ロゴ 東京都議会

Tokyo Metropolitan Assembly

監査結果報告(要旨)

東京都監査委員 鈴木晶雅(自民党)

 過去1年間に618カ所で監査を実施し、問題点の指摘は263件、指摘金額は約19億円です。

主な指摘事項

定例監査
マイナンバー制度の開始等を背景に、「個人情報管理」を重点監査事項の1つとし、個人情報を含む文書の廃棄またはデータの消去を適切に行うこと、私物外部記録媒体の持ち込み禁止の指導及び周知を徹底することなどを求めました。
工事監査
100万円以上の工事等の中から実施した結果、掘削作業を行う際に、埋め戻し復旧後の強度試験が不十分な工事など、監督員である職員が受注者を適切に指導・監督するよう求めました。また、山間部の斜面を保護するための工事で採用した工法が不適正なものなど、設計や積算を適正に行うよう求めました。
財政援助団体等監査
補助金交付団体等に対し、対象経費の算定誤りなどによる過大交付が認められたため、補助金や分担金の返還を求めました。
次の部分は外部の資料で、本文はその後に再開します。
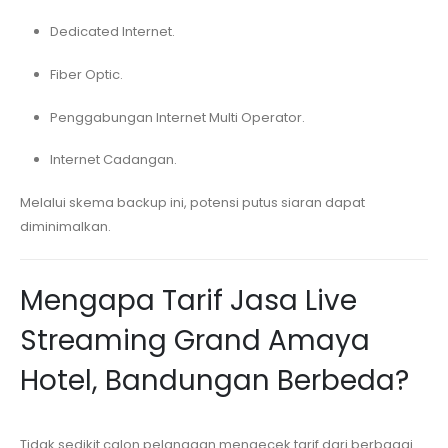
Dedicated Internet.
Fiber Optic.
Penggabungan Internet Multi Operator.
Internet Cadangan.
Melalui skema backup ini, potensi putus siaran dapat
diminimalkan.
Mengapa Tarif Jasa Live
Streaming
Grand Amaya
Hotel, Bandungan
Berbeda?
Tidak sedikit calon pelanggan mengecek tarif dari berbagai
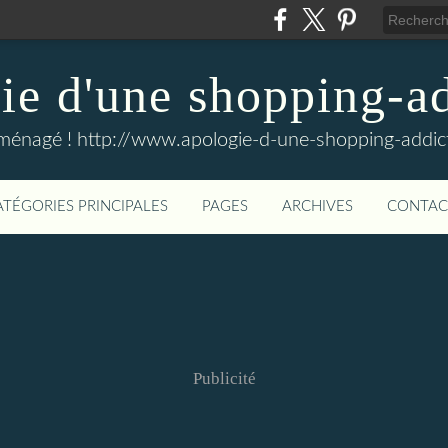
e d'une shopping-ad
ménagé ! http://www.apologie-d-une-shopping-addict
ATÉGORIES PRINCIPALES
PAGES
ARCHIVES
CONTAC
Publicité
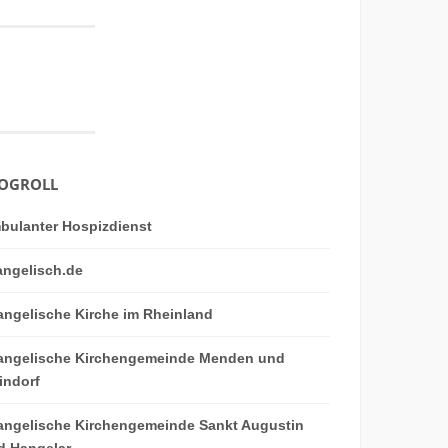
OGROLL
bulanter Hospizdienst
angelisch.de
angelische Kirche im Rheinland
angelische Kirchengemeinde Menden und
indorf
angelische Kirchengemeinde Sankt Augustin
d Hangelar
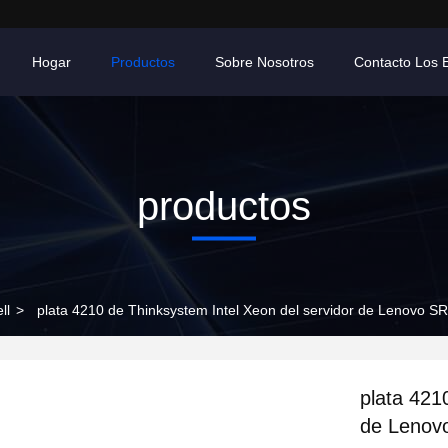
Hogar
Productos
Sobre Nosotros
Contacto Los 
productos
ll
>
plata 4210 de Thinksystem Intel Xeon del servidor de Lenovo S
plata 421
de Lenov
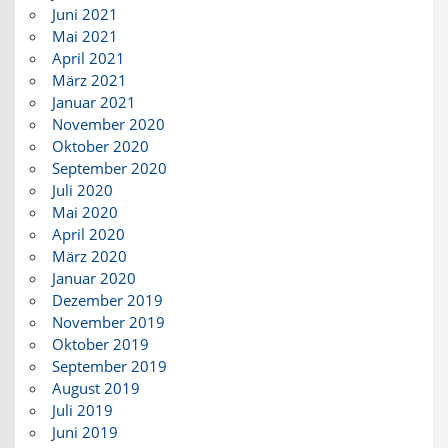
Juni 2021
Mai 2021
April 2021
März 2021
Januar 2021
November 2020
Oktober 2020
September 2020
Juli 2020
Mai 2020
April 2020
März 2020
Januar 2020
Dezember 2019
November 2019
Oktober 2019
September 2019
August 2019
Juli 2019
Juni 2019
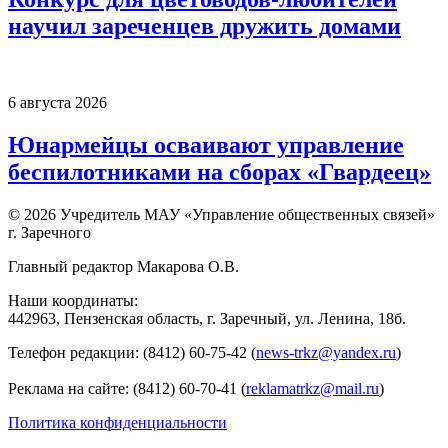
научил зареченцев дружить домами
6 августа 2026
Юнармейцы осваивают управление
беспилотниками на сборах «Гвардеец»
© 2026 Учредитель МАУ «Управление общественных связей»
г. Заречного
Главный редактор Макарова О.В.
Наши координаты:
442963, Пензенская область, г. Заречный, ул. Ленина, 18б.
Телефон редакции: (8412) 60-75-42 (
news-trkz@yandex.ru
)
Реклама на сайте: (8412) 60-70-41 (
reklamatrkz@mail.ru
)
Политика конфиденциальности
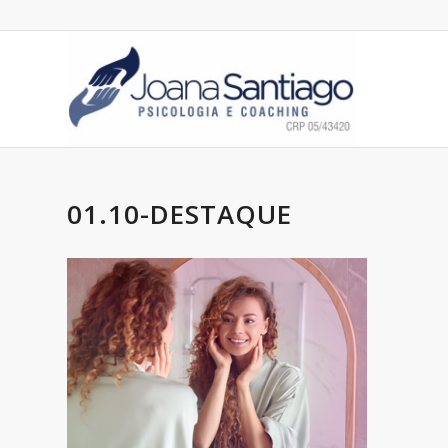
01.10-DESTAQUE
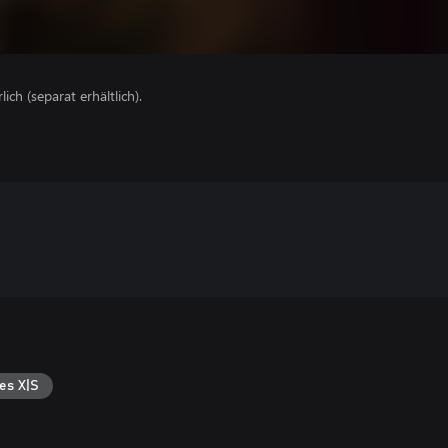
lich (separat erhältlich).
es X|S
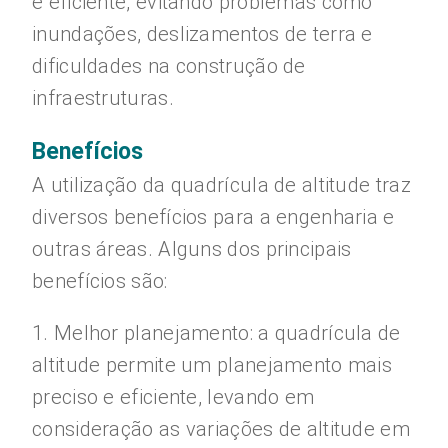
e eficiente, evitando problemas como
inundações, deslizamentos de terra e
dificuldades na construção de
infraestruturas.
Benefícios
A utilização da quadrícula de altitude traz
diversos benefícios para a engenharia e
outras áreas. Alguns dos principais
benefícios são:
1. Melhor planejamento: a quadrícula de
altitude permite um planejamento mais
preciso e eficiente, levando em
consideração as variações de altitude em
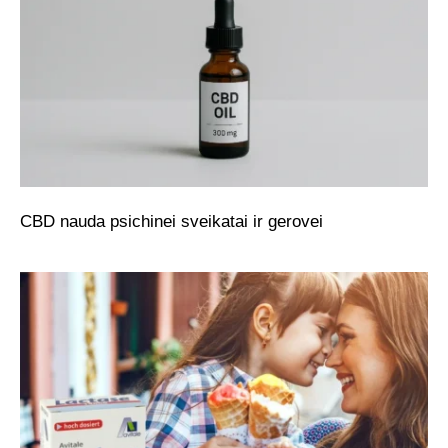
CBD nauda psichinei sveikatai ir gerovei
また、団体が合理的な理由なく特命随意契約で委託している業務について、競争による契約に改めるよう求めました。
行政監査
概算払等の会計審査について、リスク低減に向けた対応を行うことや、無体財産権の管理について、権利の登録や削除が適正になされるための方策の検討などの意見・要望を行いました。
決算審査
平成27年度決算では、会計処理の計上誤りや財産に関する調書への登載誤りなどについて、適正な事務処理を求めました。
改善状況
過去3年間の指摘について、約95%が改善されました。

 監査の結果、契約の競争性が確保できていないものなど、経済性の観点からの指摘が多く見受けられました。原因としては、各事務・事業におけるリスクへの対処について、組織的支援が十分機能していないこと等が挙げられます。各局長並びに管理者には、組織の責任者として先頭に立ち、指摘を受けた事項の是正・改善のみならず、誤りの根本原因の解消や仕事の進め方の見直しなど再発防止に取り組み、都民サービスの更なる向上に努めるよう望みます。

 私ども5名の監査委員は、都政が公正かつ効率的に運営されるよう、これからも監査委員の使命を全力で果たしていく決意です。